Similarly, blockers of the intracellular mediators involved in aPL-activated signaling pathways may reverse the prothrombotic phenotype: NFkB and p38MAPK inhibitors have been shown to be effective in preventing aPL-mediated prothrombotic and proinflammatory effects in vitro [69]. More recently, the NFkB inhibitor DHMEQ was demonstrated to ameliorate the prothrombotic state induced by the infusion of the monoclonal antibody WB-6 in normal BALB/c mice [70].

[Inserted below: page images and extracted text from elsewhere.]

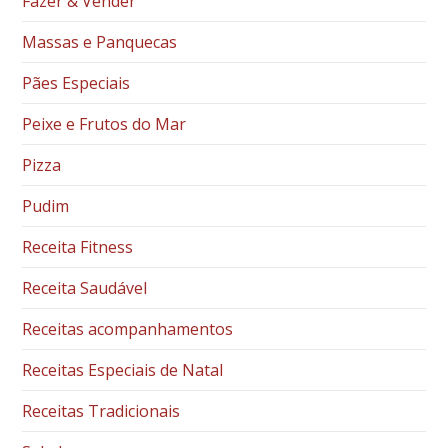
Fazer & Vender
Massas e Panquecas
Pães Especiais
Peixe e Frutos do Mar
Pizza
Pudim
Receita Fitness
Receita Saudável
Receitas acompanhamentos
Receitas Especiais de Natal
Receitas Tradicionais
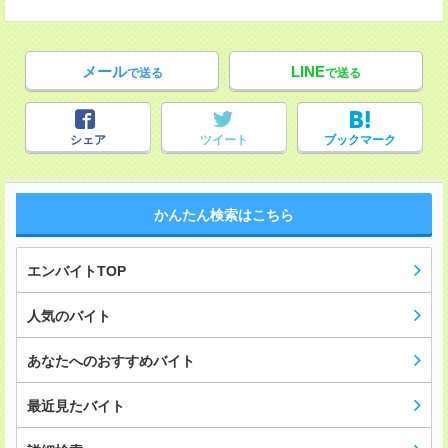
メール
LINE
で送る
で送る
シェア
ツイート
ブックマーク
かんたん検索はこちら
エンバイトTOP
人気のバイト
あなたへのおすすめバイト
最近見たバイト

It is can be speculated that TF inhibition may prevent thrombosis in APS [71]. Currently, there are few drugs available on the market blocking TF expression: ACE inhibitors, dilazep, defibrotide, and dipyridamole. In particular, both dilazep and dipyridamole have been shown to block the upregulation of TF specifically induced by polyclonal IgG purified from APS patients in monocytes [72, 73]. However, their role in APS management has been scarcely documented. Dual antiplatelet treatment (different combination of LDASA, ticlopidine, clopidogrel, cilostazol) has been recently proposed: a Japanese study on 82 APS patients with refractory arterial events documented no recurrences among those subjects receiving two antiplatelet agents [74].